Principles of restaging
The general principles of the NTCTCS staging system reevaluation were: • Any alteration to the staging system must have been data-driven and internally valid. Any new staging systems devised were to be tested against the current staging system, specifically using statistical methods allowing for significance testing. • Multiple age cut-points in addition to 45 years were assessed. • Overall survival was the outcome of interest for primary analysis, to be consistent with the AJCC/UICC systems. • Any new staging system devised should be easily transferable to Tumor Node Metastasis (TNM) format, for ease of external validation and potential adaption to other data sets. • Papillary and follicular cancer were assessed separately, consistent with the current system. • Current NTCTCS staging variables were assessed.
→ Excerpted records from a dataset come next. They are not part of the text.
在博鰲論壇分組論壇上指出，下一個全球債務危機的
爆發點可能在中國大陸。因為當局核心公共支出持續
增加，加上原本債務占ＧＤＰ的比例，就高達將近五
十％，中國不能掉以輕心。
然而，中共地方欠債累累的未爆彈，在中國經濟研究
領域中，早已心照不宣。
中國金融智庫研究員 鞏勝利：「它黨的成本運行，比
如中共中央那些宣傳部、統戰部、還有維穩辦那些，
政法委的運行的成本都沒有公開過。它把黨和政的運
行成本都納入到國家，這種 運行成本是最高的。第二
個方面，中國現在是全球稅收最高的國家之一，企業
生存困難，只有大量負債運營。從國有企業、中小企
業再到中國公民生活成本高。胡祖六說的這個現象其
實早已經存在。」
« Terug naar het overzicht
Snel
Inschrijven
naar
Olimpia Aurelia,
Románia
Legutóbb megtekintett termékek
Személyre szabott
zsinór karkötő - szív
The current NTCTCS staging system includes all anatomic/pathologic variables collected by the registry (e.g., there is no distinction between central and lateral cervical lymph node status in the data entry; thus any future NTCTCS staging system can only specify general cervical lymph node status, and maximal tumor diameter is recorded as <1 cm, 1–4 cm, or >4 cm). • No other nonanatomic variables, such as sex, were considered (as per current AJCC/UICC practice), with the exception of an exploratory analysis incorporating the tall-cell variant of papillary thyroid cancer.
Using these principles, alternate potential staging systems were created for testing against the current system.
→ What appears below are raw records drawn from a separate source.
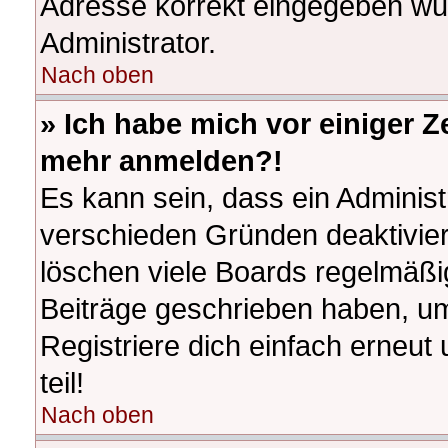
Adresse korrekt eingegeben wur
Administrator.
Nach oben
» Ich habe mich vor einiger Ze
mehr anmelden?!
Es kann sein, dass ein Adminis
verschieden Gründen deaktivier
löschen viele Boards regelmäßig
Beiträge geschrieben haben, u
Registriere dich einfach erneu
teil!
Nach oben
Specific approaches to creating alternate staging systems
First the data set was separated into patients with papillary thyroid cancer and those with follicular thyroid cancer. Cut-points were then created for age from 35 to 70 years in five-year increments. Using Kaplan–Meier estimators, univariate overall 5- and 10-year survivals were generated in papillary cancer patients for each potential prognostic variable currently in the NCTCTS, at all the age cut-points defined above. Independent significance of each prognostic variable was also assessed at all the age cut-points through Cox models. Based on these assessments, five potential alternate staging systems were created at each age cut-point (rather than one per cut-point, because the estimates may be subject to interaction, confounding, and colinearity). The rules for this were: (a) for each potential alternate staging system, there must be four stages (I–IV); and (b) plausibility of stage progression was ensured (e.g., while microscopic extraglandular extension and macroscopic extraglandular extension could have the same stage designation or macroscopic extension could be staged higher, microscopic extraglandular extension could not be staged above macroscopic).
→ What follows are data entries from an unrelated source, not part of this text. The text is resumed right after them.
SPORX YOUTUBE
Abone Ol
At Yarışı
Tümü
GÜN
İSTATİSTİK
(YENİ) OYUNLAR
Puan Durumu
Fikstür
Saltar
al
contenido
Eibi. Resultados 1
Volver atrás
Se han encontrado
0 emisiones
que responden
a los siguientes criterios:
Method of testing the potential alternate staging systems
To test the potential alternate staging systems for papillary cancer, Kaplan–Meier plots were generated and Cox proportional hazards models were performed on each potential alternate staging system, with the outcome of overall survival. From the potential alternate systems across all age cut-points, the best five were chosen for detailed analysis based on model discrimination to the overall survival data, specifically through the highest Harrell's C-statistic values (analogous to area under the curve in receiver operator characteristic curves) (21). For these highest-scoring staging systems and the current NTCTCS staging system, confidence intervals for the Harrell's C-statistic were generated using bootstrap resampling (22) with 1000 replicates, and hypothesis testing was performed comparing the alternate systems to the current NTCTCS staging system to identify whether any differences in the Harrell's C-statistic were statistically significant. Model calibration was assessed by calculating R 2 = 1 – exp([(L0 – Lp) × 2/n]) (23), where L0 is the log partial likelihood of the null model (no covariates), Lp is the log partial likelihood of the fitted model, and n is the number of subjects. The same assessment was performed for follicular cancer.
Results
There were 4721 patients with differentiated thyroid cancer and complete staging information registered through to 2011, representing a total of 31,356 patient-years of follow-up. Of these, 4159 had a diagnosis of papillary thyroid cancer and 562 had follicular thyroid cancer (including Hürthle cell cancers and poorly differentiated cancers without areas of papillary architecture). Table 2 summarizes demographic and clinical tumor characteristics of included patients. There were 277 deaths in the papillary thyroid cancer patients, and 104 deaths in patients with follicular cancer.
Papillary cancer includes 3205 conventional papillary cancers, 710 mixed follicular–papillary histology, 108 occult sclerosing, 132 tall-cell cancers, and 4 columnar cell cancers. Follicular cancer includes 320 well-differentiated follicular cell cancers, 192 Hürthle cell cancers, and 50 poorly differentiated cancers.
Generation and testing of potential alternate staging systems
The analyses of prognostic variable associations with survival (univariate and multivariate) at each age cut-point are detailed in the accompanying Supplementary Appendices (Supplementary Appendix S1 for papillary cancer and Supplementary Appendix S2 for follicular cancer; Supplementary Data are available online at
Papillary cancer comparison of potential alternate systems against the current NTCTCS system
The Harrell's C-statistic and bootstrapped confidence intervals, and R 2 values for the current NTCTCS staging system and the best five alternate papillary thyroid cancer staging systems are detailed in Table 3. Table 3 also gives the p-values for the differences in C-statistic between the current NTCTCS system and each alternate system.
Model details are provided in Supplementary Appendices S1 and S2.
The best alternate staging system was model B, incorporating a cut-point of 50 years (Table 4). The best alternate staging system downstaged a substantial proportion of patients (2803 stage I patients, 866 stage II, 286 stage III, and 126 stage IV compared with 1911 stage I, 1219 stage II, 806 stage III, and 145 stage IV patients under the current staging system). Although the Harrell's C-statistic was numerically higher than the current NTCTCS system and visually the stages are better separated on Kaplan–Meier plots (Fig. 1A current system; Fig. 1B best alternate system), the difference was not statistically significant. The best alternate systems with cut-points age 50 and 45 years were also not significantly different for Harrell's C-statistic (p = 0.320).

Kaplan–Meier plots of overall survival for (
The final stage is the highest of the individual primary tumor size, primary tumor description, and metastases scores. Age is in years.
Follicular cancer comparison of potential alternate systems against the current NTCTCS system
The Harrell's C-statistic and bootstrapped confidence intervals, and R 2 values for the current NTCTCS staging system and the best five alternate follicular thyroid cancer staging systems are detailed in Table 3. Table 3 also gives the p-values for the differences in C-statistic between the current NTCTCS system and each alternate system.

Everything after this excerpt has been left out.